──────── RECORDS SUPPLIED ────────
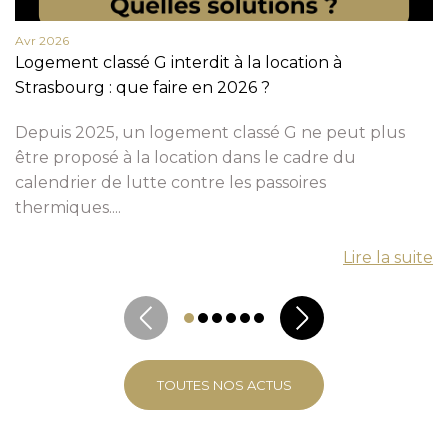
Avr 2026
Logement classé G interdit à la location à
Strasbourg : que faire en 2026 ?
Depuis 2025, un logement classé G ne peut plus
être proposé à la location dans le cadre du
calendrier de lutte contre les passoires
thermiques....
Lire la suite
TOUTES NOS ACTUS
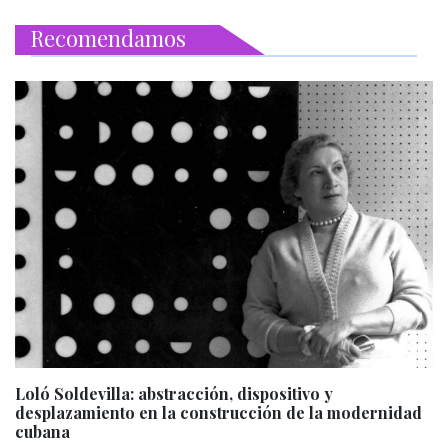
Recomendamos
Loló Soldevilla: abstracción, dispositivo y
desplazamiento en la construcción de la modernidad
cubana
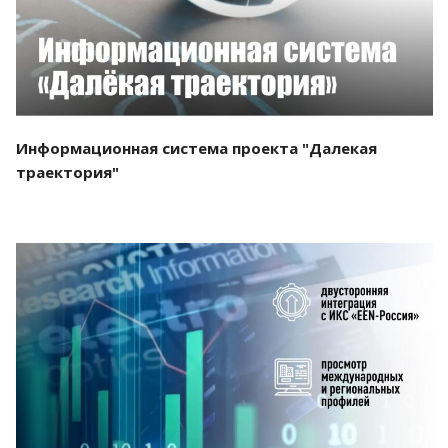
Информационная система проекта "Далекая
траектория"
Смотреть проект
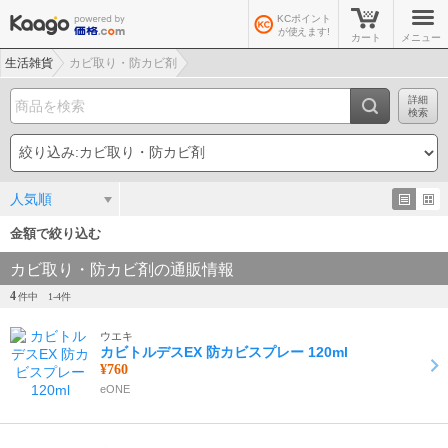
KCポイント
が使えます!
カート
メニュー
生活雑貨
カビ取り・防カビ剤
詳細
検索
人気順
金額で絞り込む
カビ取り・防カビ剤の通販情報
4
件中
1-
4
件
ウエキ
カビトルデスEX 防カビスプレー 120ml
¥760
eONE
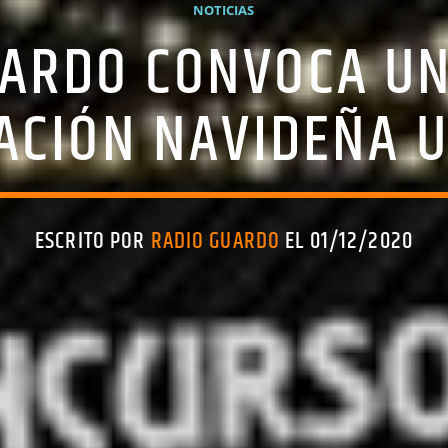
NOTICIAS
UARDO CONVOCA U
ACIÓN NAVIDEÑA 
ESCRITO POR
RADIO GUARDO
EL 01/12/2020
────────
──────── RECORDS SUPPLIED ────────
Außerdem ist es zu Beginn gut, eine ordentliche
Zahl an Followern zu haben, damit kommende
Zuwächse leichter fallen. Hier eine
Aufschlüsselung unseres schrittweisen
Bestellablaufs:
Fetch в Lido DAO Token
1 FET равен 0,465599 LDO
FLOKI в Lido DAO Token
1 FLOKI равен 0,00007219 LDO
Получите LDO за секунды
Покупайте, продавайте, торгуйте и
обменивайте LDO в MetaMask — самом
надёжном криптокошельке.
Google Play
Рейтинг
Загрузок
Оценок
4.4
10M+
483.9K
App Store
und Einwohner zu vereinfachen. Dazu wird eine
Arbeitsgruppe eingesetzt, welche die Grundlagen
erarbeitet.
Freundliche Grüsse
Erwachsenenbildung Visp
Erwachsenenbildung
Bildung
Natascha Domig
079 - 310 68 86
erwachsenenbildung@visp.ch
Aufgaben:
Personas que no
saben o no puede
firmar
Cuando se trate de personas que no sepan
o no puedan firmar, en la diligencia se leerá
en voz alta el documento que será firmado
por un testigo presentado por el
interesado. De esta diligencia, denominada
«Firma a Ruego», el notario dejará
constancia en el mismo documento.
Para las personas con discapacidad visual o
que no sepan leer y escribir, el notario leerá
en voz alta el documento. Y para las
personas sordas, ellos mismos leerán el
────────
──────── RECORDS SUPPLIED ────────
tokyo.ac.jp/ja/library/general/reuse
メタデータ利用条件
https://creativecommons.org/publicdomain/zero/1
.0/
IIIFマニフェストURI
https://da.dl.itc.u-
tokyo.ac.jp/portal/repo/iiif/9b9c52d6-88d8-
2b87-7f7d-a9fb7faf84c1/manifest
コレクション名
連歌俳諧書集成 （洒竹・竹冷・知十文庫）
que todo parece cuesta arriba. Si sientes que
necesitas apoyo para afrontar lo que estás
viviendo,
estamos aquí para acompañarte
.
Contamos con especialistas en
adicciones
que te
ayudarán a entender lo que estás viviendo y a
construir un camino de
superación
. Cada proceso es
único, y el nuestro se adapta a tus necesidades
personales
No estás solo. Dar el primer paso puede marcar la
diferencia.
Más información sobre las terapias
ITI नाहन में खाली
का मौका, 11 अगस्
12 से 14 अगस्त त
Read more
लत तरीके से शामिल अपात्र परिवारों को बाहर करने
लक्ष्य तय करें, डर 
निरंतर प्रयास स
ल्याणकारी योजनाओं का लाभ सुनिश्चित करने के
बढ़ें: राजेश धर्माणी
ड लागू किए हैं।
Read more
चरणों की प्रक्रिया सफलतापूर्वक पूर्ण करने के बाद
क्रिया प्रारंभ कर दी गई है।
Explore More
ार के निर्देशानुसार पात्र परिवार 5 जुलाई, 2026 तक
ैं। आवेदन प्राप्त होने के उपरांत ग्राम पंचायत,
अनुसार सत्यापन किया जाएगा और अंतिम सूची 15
────────
» EXERCISE DIRECTIONS: Wherever "estás" occurs in the records above, copy the line it sits in.

» THE ANSWER:
necesitas apoyo para afrontar lo que estás
ayudarán a entender lo que estás viviendo y a
No estás solo. Dar el primer paso puede marcar la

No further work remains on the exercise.